Moderator:  Mr. President, it is widely known that on “Terrorist Tuesday” you peruse biographies which have been compiled by senior intelligence analysts on individuals suspected of harboring terrorist sentiments against the United States.  Based on the biographies, you unilaterally decide which of the suspect individuals is allowed to live and which is to be targeted for assassination by unmanned drones.  Some of the names on the “kill list”, the compilation of those whom you have decreed must die, are American citizens.  Thus you have personally ordered the assassination of American citizens, orders which the executive branch of the US government has carried out.

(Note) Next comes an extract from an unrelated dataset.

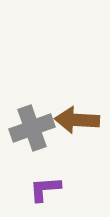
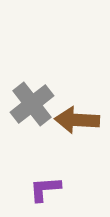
gray cross: moved 24 px up; rotated 18 degrees counterclockwise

Mr. President, you were at one time a constitutional law professor.  Is it constitutionally permissible for the US government to deprive American citizens of their lives without the due process of law in this manner?

Obama:  the Constitution is not a suicide pact…blah, blah, blah…when the security and safety of the republic is at stake…blah, blah, blah.

Mr. President, would you therefore approve of Mr. Romney unilaterally ordering the assassination of American citizens with zero oversight from either of the judicial or legislative branches of government were he to win election in November?

Obama:  Uh, no, uh…ordering the assassination of terrorists who would harm our country is a heavy burden that should fall only the shoulders of the most capable and wise, which is to say, upon the shoulders of people like me and not him…blah, blah, blah…so no, I think Mr. Romney ought not be allowed the privilege of assassinating US citizens…blah, blah, blah…but it’s okay if I do it.

Moderator:  Mr. Romney, you have not said a peep while on the campaign trail about the President’s policy of unilaterally targeting US citizens for assassination.  Do you think that a President should be vested with the power to order the killing, with no oversight and no due process, of anyone he deems a threat to the US, including its own citizens?

Mr. Romney:  No, I believe it is an outrageous usurpation of power by the executive office of government and that President Obama should be tried for war crimes.

Moderator:  Do you think therefore that there should be legislative and judicial oversight of President Obama’s ordered assassinations? 

Mr. Romney:  No.  I simply believe it be outrageously unconstitutional in the manner that the President has conducted the policy and it should cease. 

Moderator:  So if you win the election in November, will you pledge to cease the US government policy of assassinating its own citizens on the orders of its President?

Mr. Romney:  I pledge to do what’s best for America…blah, blah, blah…protecting her from terrorists…blah, blah, blah…only killing people who would put the safety of Americans at risk.

The cameras pan to the Statue of Liberty, where a glint of light from her crown catches a tear trickling down her cheek.  The scene shifts to the National Archives where the original US Constitution is stored.  As the document comes into focus, the ink fades from view, rendering a blank page, as if the crowning achievement of ten thousand years of civilization, the sacred covenant between a government and its people, had been written with a vanishing ink pen from a box of Crackerjacks.

Even were this single most relevant question to the survival of the republic asked, it would only yield prevarications, political posturing and pomposity.  There is again no reason to watch the debate.  It doesn’t matter which Caesar gains power, the Rubicon has already been crossed.  The constitutional republic is dead.  Americans let the trifling fear instigated by a bunch of towel-headed fanatics lead it to constitutional suicide.